- Directions for this task: Repeat every line of the data exactly; no picture belongs in the copy.

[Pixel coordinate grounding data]
※
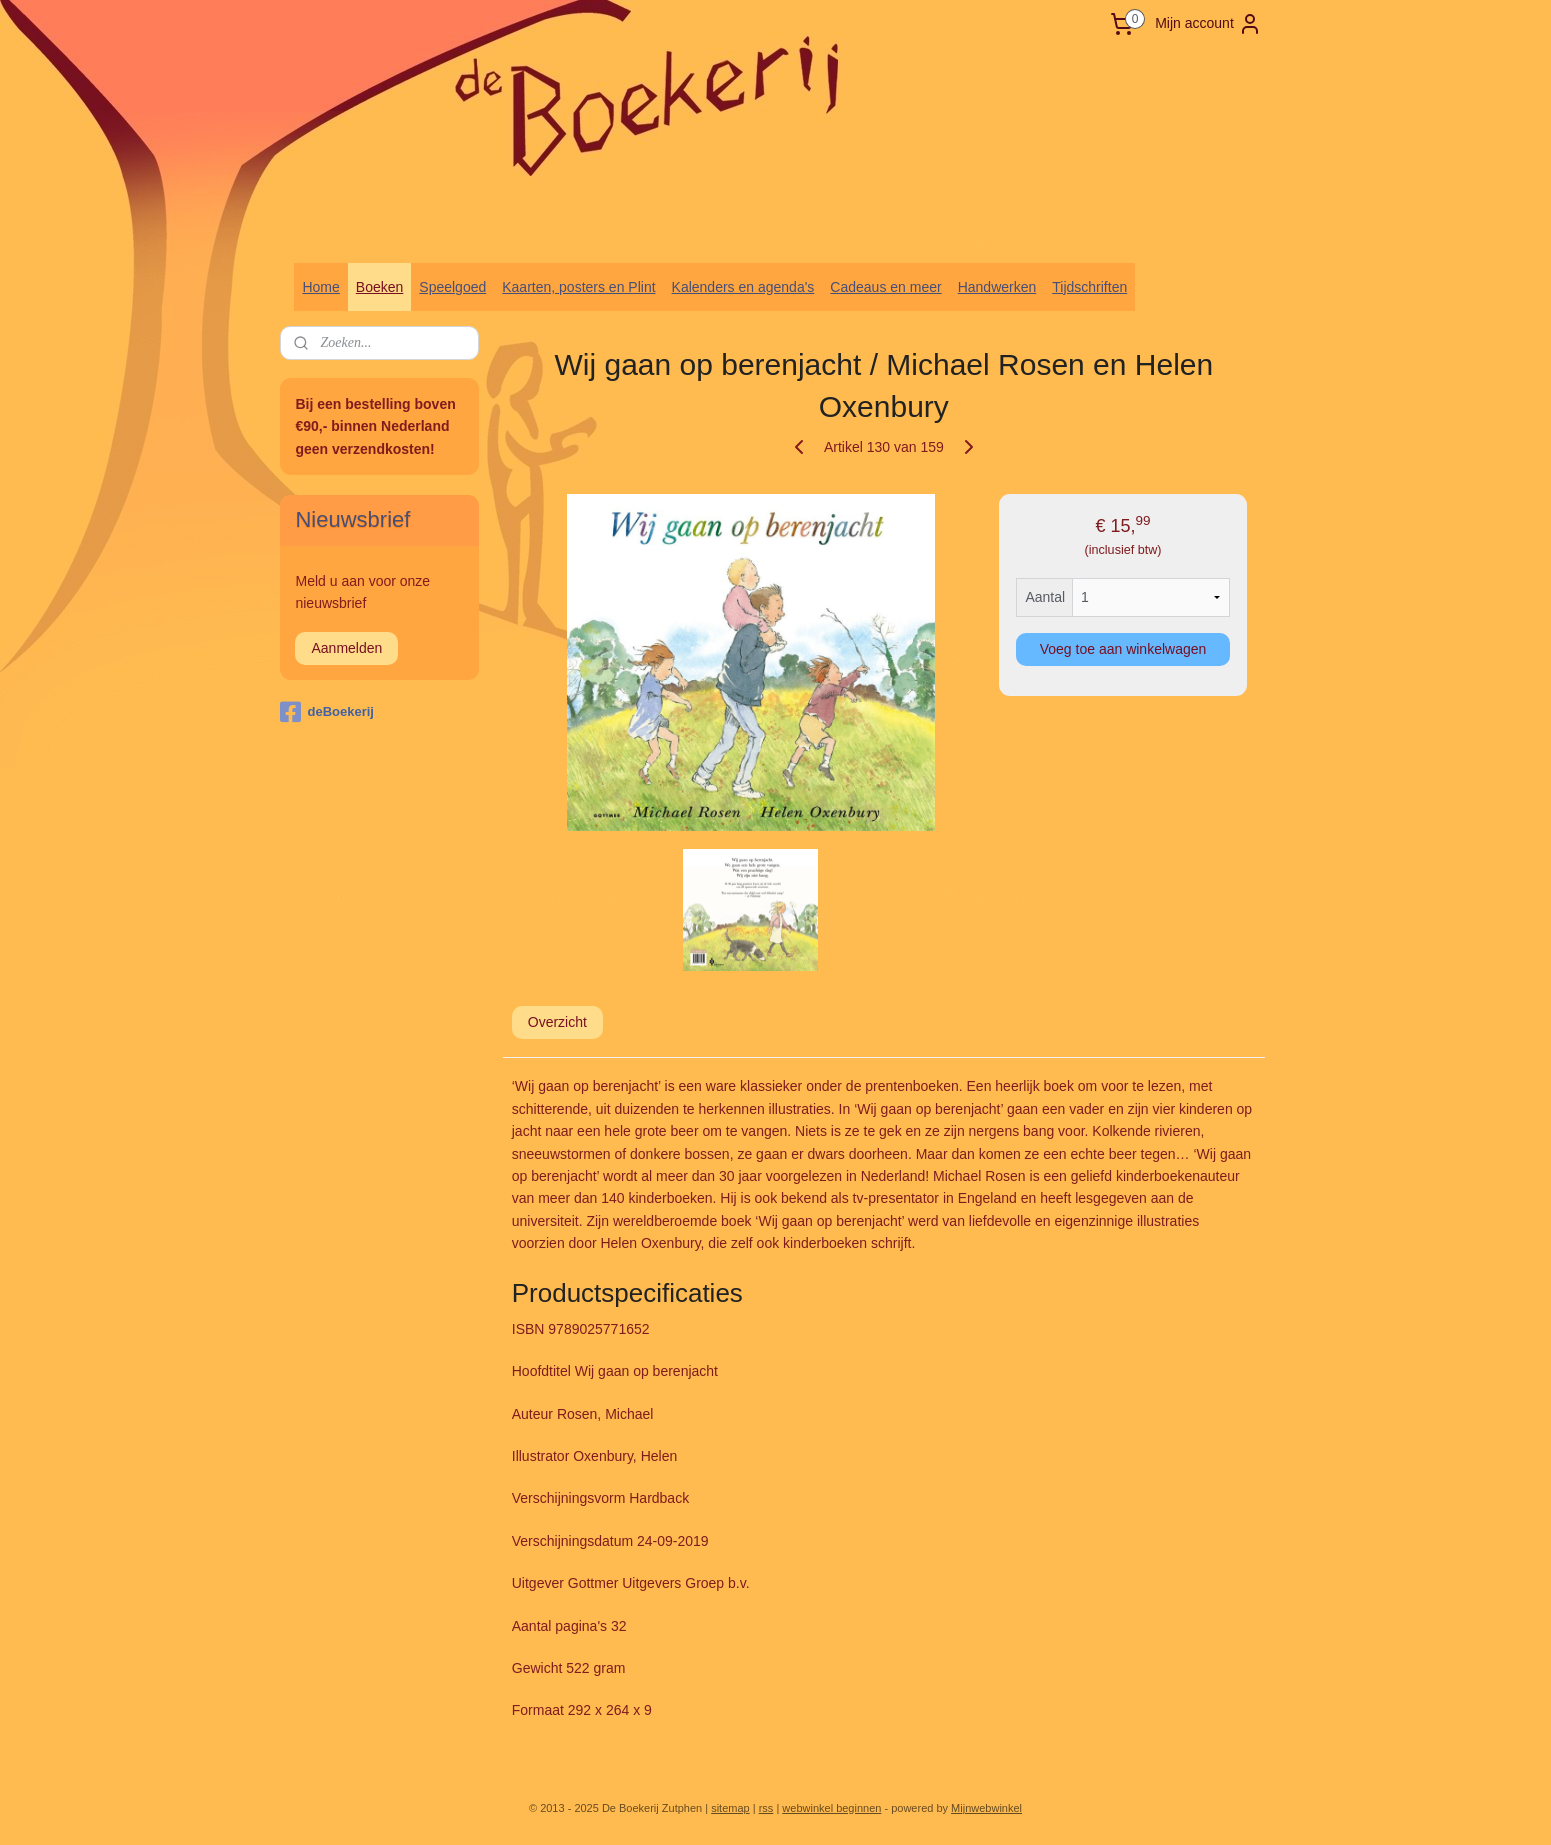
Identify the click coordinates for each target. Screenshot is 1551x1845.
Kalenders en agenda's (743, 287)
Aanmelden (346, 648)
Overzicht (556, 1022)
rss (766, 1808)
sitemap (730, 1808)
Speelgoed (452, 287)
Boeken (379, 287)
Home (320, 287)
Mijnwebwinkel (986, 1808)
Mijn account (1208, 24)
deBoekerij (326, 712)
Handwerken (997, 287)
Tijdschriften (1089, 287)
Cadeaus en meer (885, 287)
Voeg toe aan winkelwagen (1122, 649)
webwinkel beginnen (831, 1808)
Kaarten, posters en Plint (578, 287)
※
- Answer section:
Identify the click coordinates for each target. Screenshot is 1551x1845.
Kalenders en agenda's (743, 287)
Aanmelden (346, 648)
Overzicht (556, 1022)
rss (766, 1808)
sitemap (730, 1808)
Speelgoed (452, 287)
Boeken (379, 287)
Home (320, 287)
Mijnwebwinkel (986, 1808)
Mijn account (1208, 24)
deBoekerij (326, 712)
Handwerken (997, 287)
Tijdschriften (1089, 287)
Cadeaus en meer (885, 287)
Voeg toe aan winkelwagen (1122, 649)
webwinkel beginnen (831, 1808)
Kaarten, posters en Plint (578, 287)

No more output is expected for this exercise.